For 21 days, try this Racial Equity Habit Building Challenge and do one action per day to further your understanding of power, privilege, supremacy, oppression, and equity. This website includes links to everything you need, including suggestions for readings, podcasts, videos, and ways to form and deepen community connections.
Some self-reflection questions to start:
- How do you feel about being white?
- How do you feel about being white right now (at this time in history)?
- What does it mean to be white? How does it shape your life?
- When has racism benefitted you? When has it negatively affected you?
- When has it benefitted your parents? Your children?

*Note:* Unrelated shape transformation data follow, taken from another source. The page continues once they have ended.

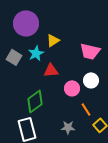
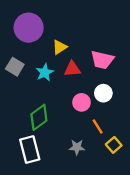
cyan star: (36, 53) -> (45, 72), moved
red triangle: (51, 70) -> (72, 69), moved

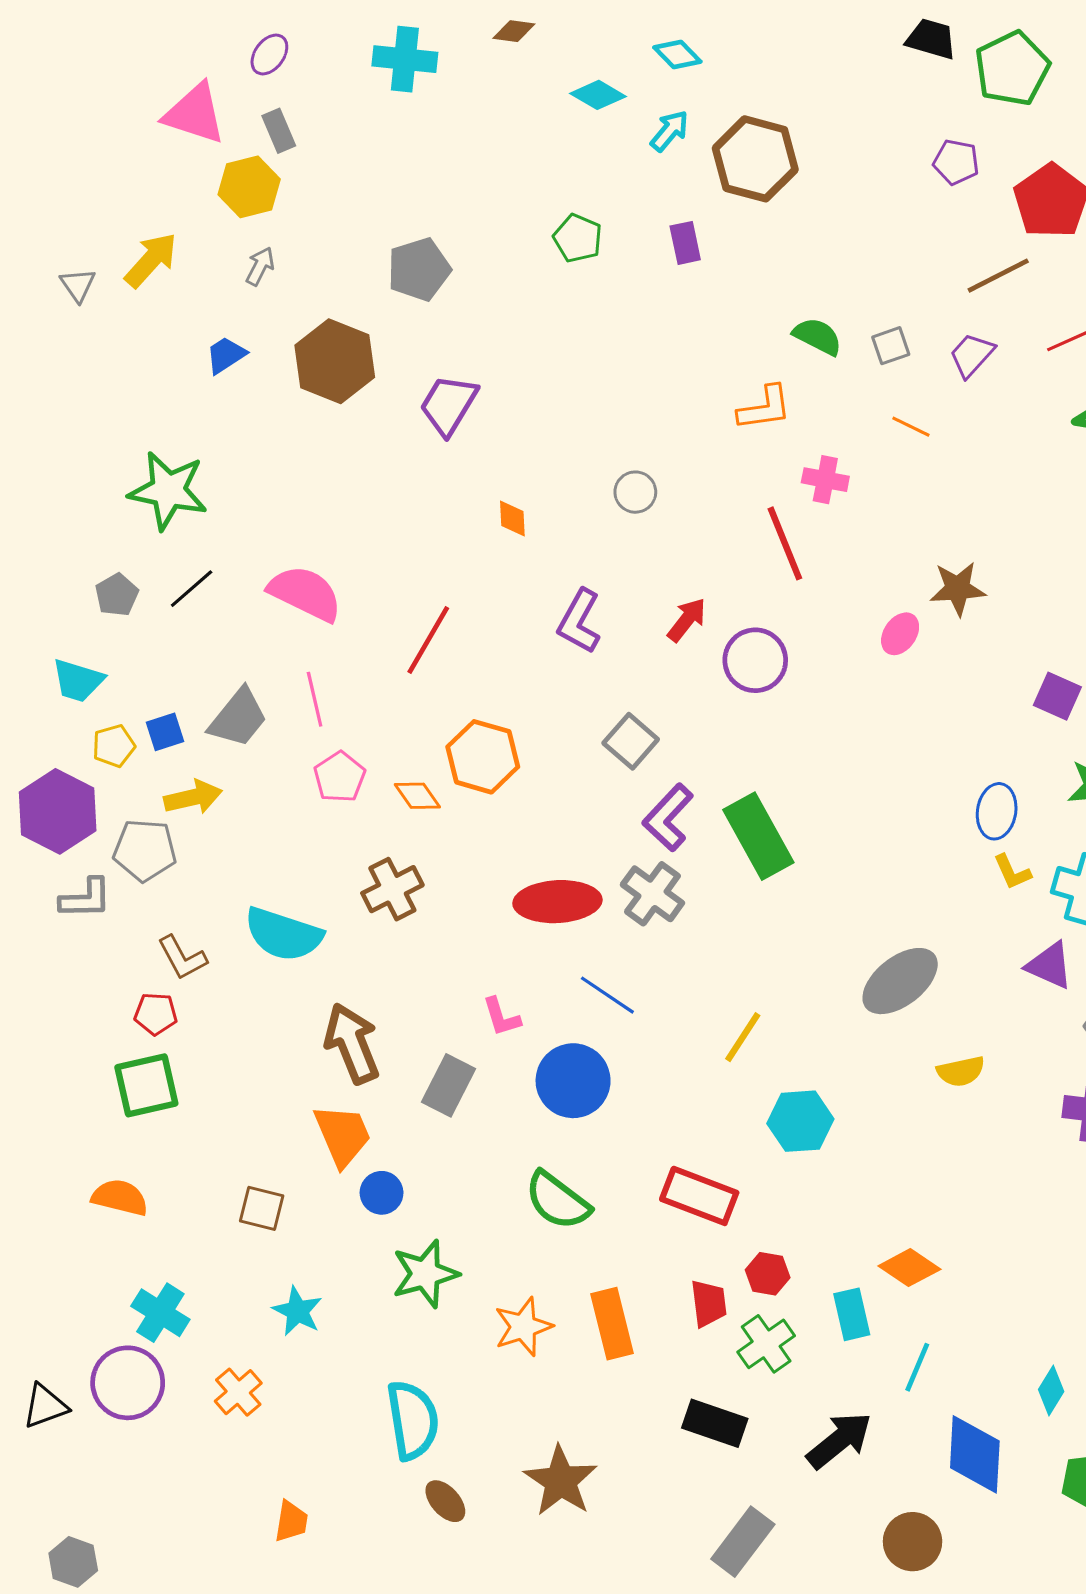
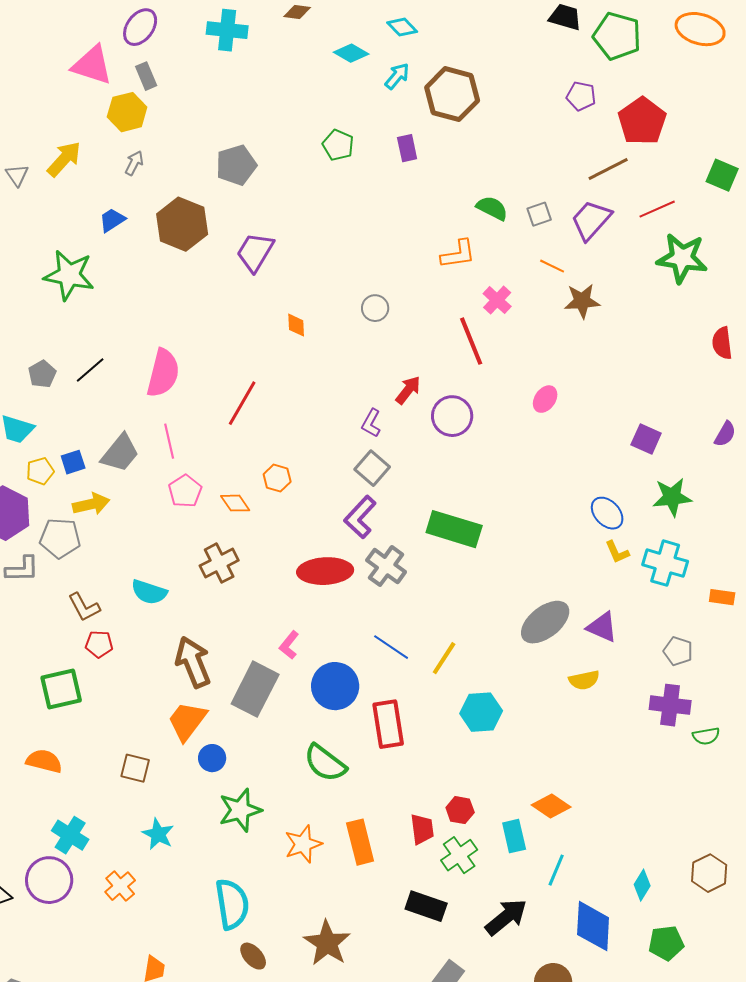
purple ellipse: (269, 54) -> (140, 27), size x1.4
green pentagon: (1012, 69) -> (617, 36), turned -30
purple trapezoid: (972, 355) -> (591, 220), size x1.4
pink cross: (825, 480) -> (497, 300), turned 32
green star: (168, 491) -> (69, 275), moved
brown star: (958, 589) -> (582, 301), moved
pink semicircle: (305, 593) -> (163, 373), turned 78
purple L-shape: (579, 621) -> (371, 423), moved, size x0.7
orange hexagon: (483, 757) -> (277, 478), size x0.6
blue ellipse: (997, 811) -> (607, 513), turned -52
purple L-shape: (668, 818) -> (360, 517), moved
green rectangle: (758, 836) -> (454, 529), turned -44
cyan semicircle: (283, 934) -> (149, 592), size x0.7
purple triangle: (1050, 965) -> (602, 627), moved
blue line: (607, 995) -> (391, 647), moved
red pentagon: (156, 1014) -> (99, 644), moved
pink L-shape: (501, 1017) -> (289, 645), turned 56
gray rectangle: (448, 1085) -> (255, 689), size x1.4
orange trapezoid: (343, 1135) -> (187, 721), turned -120
red rectangle: (699, 1196) -> (388, 724), moved, turned 60

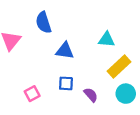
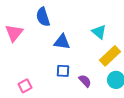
cyan triangle: (107, 39) -> (99, 32), turned 35
pink square: (32, 94) -> (25, 86), moved

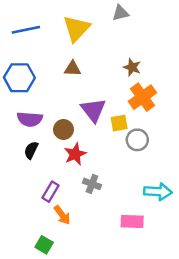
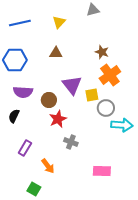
yellow triangle: (76, 28) -> (59, 22), size x0.6
black semicircle: (31, 150) -> (14, 116), moved
purple rectangle: (51, 192) -> (25, 148), moved
cyan arrow: (158, 192) -> (122, 125), moved

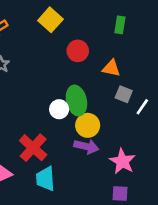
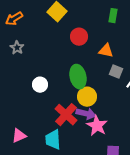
white circle: (59, 109) -> (40, 85), moved
red cross: (33, 148) -> (66, 115), moved
pink star: (122, 161) -> (97, 126), moved

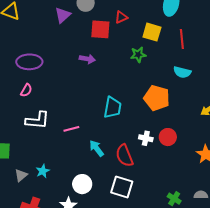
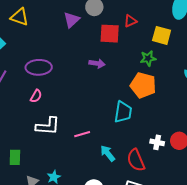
orange pentagon: (157, 98) -> (143, 85), moved

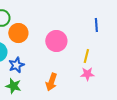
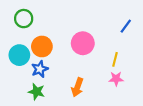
blue line: (96, 25) -> (126, 26), turned 40
orange circle: (18, 33) -> (42, 46), moved

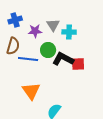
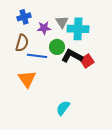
cyan cross: (69, 32) -> (78, 29), size x1.5
red square: (78, 64) -> (87, 61), turned -32
orange triangle: (31, 91) -> (27, 79), moved

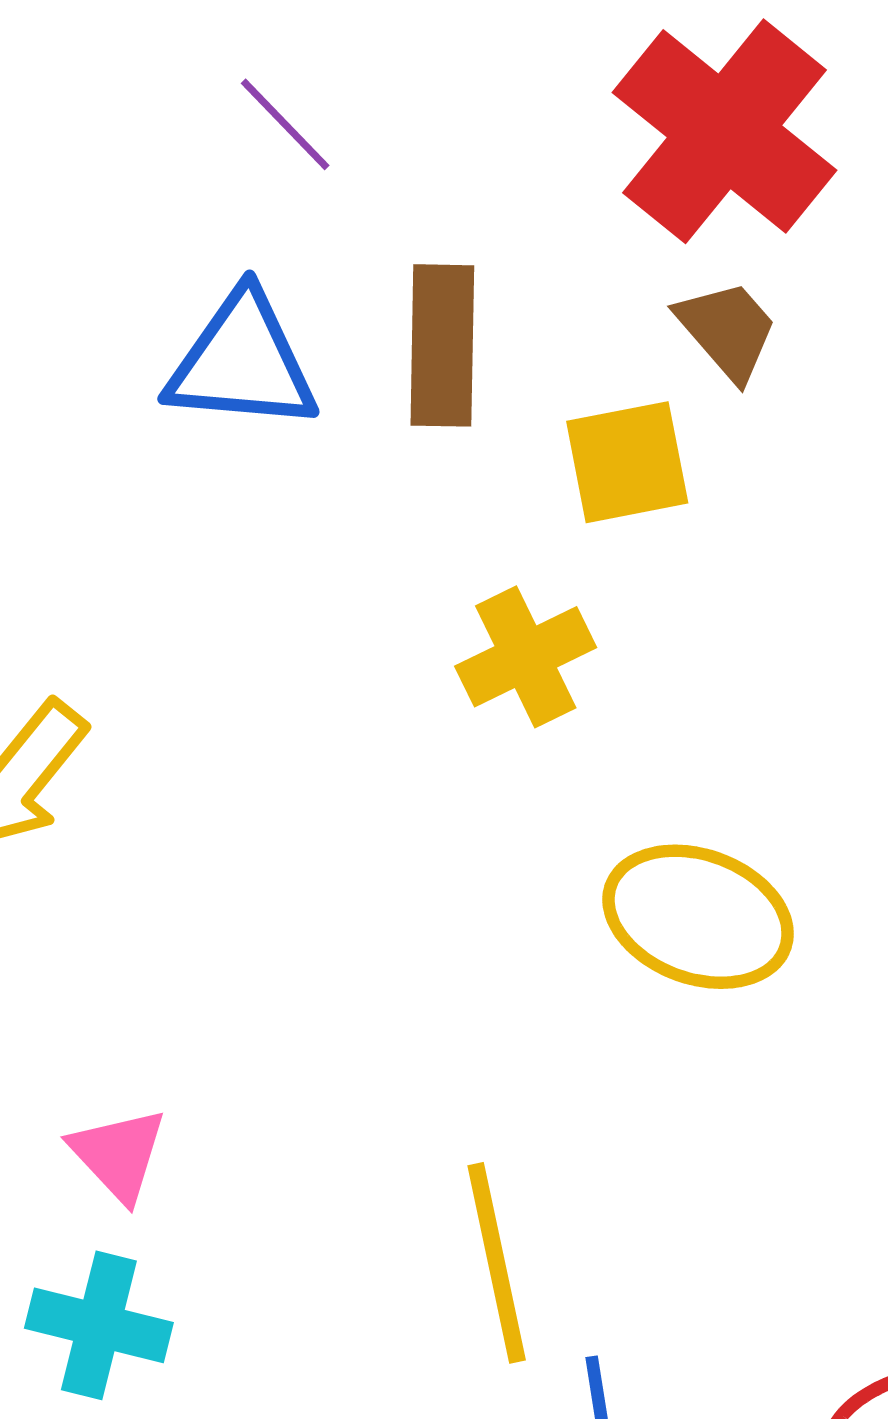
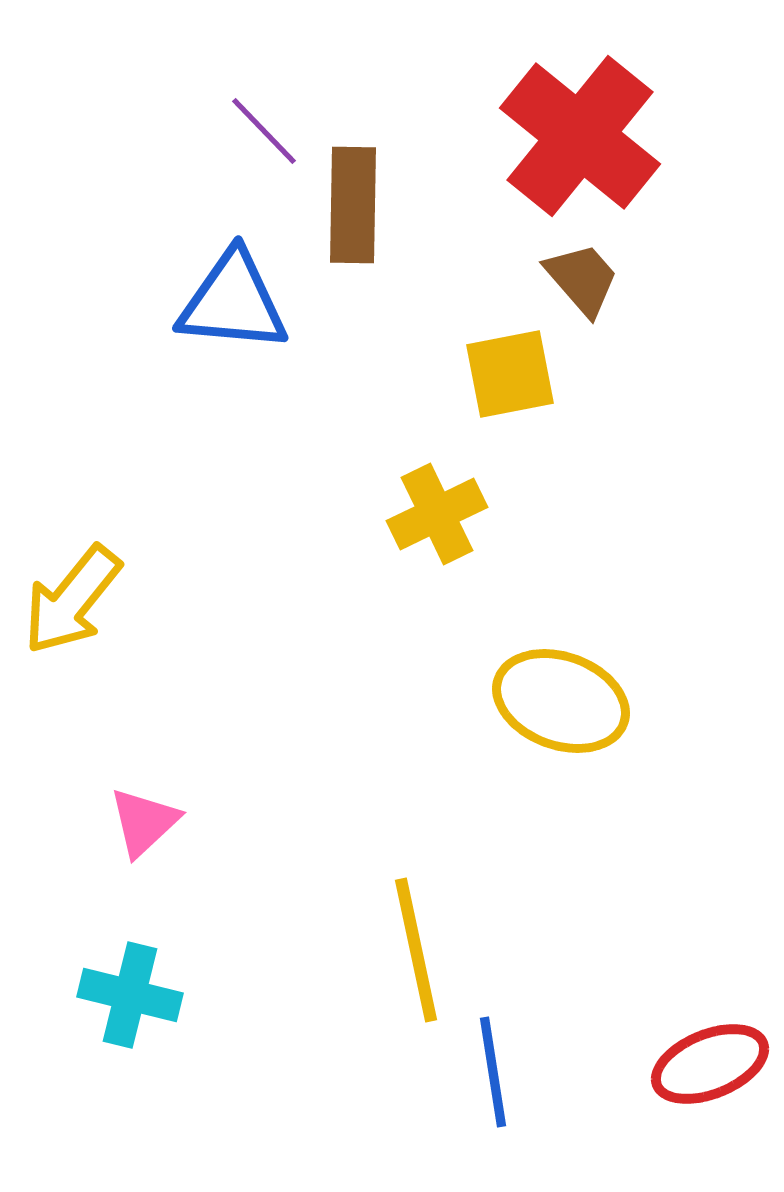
brown rectangle: (442, 345) -> (353, 205), moved
pink triangle: (118, 1154) -> (144, 822), moved, turned 30

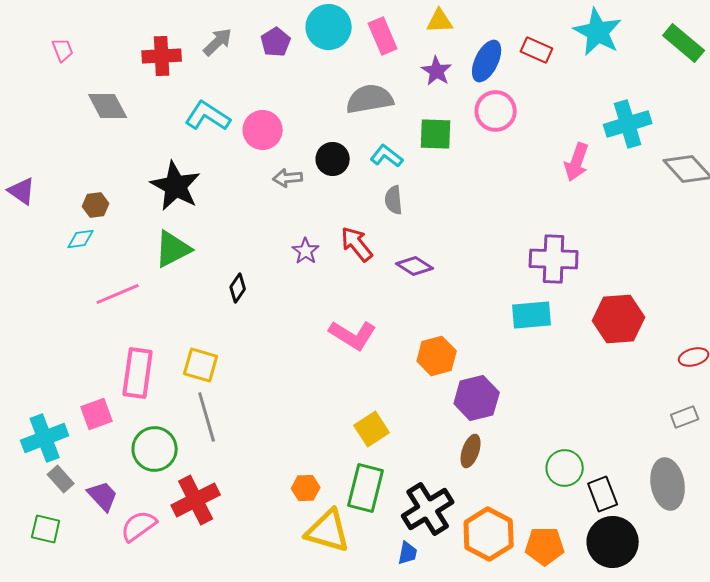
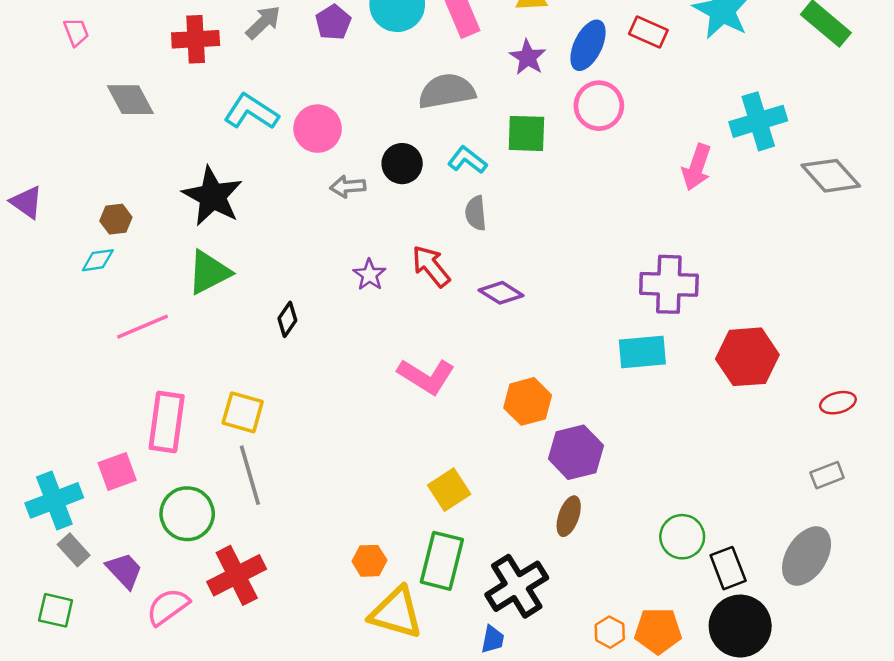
gray ellipse: (668, 484) -> (807, 556), turned 42
orange hexagon: (489, 534) -> (610, 632), moved, size x0.5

- What did you parents tell you about race or people of color? What did they show by example?
- Did your parents have many friends of color? If so, where did they live? Did you visit those neighborhoods?
- If your schools were racially segregated, why didn’t you attend together?
- If this is because you lived in different neighborhoods, why did you?
- If you went to school together, did you all sit together in the cafeteria? Why or why not?
- Were the advanced placement classes equally racially integrated? Why or why not?
- Were your teachers of the same race as yours?
- What made a school good or bad?
- Who went to good schools? Who went to bad schools?
- Growing up, did you have friends of color? Why or why not?
- Do you have deep friendships with people of color now? Why or why not?
- What did it take for you to start asking yourself all these questions?
- Why are you asking them now?
- How will you stay committed to asking and answering them (and the additional questions that will naturally arise when you stay committed)?
Wherever you choose to start – THANK YOU!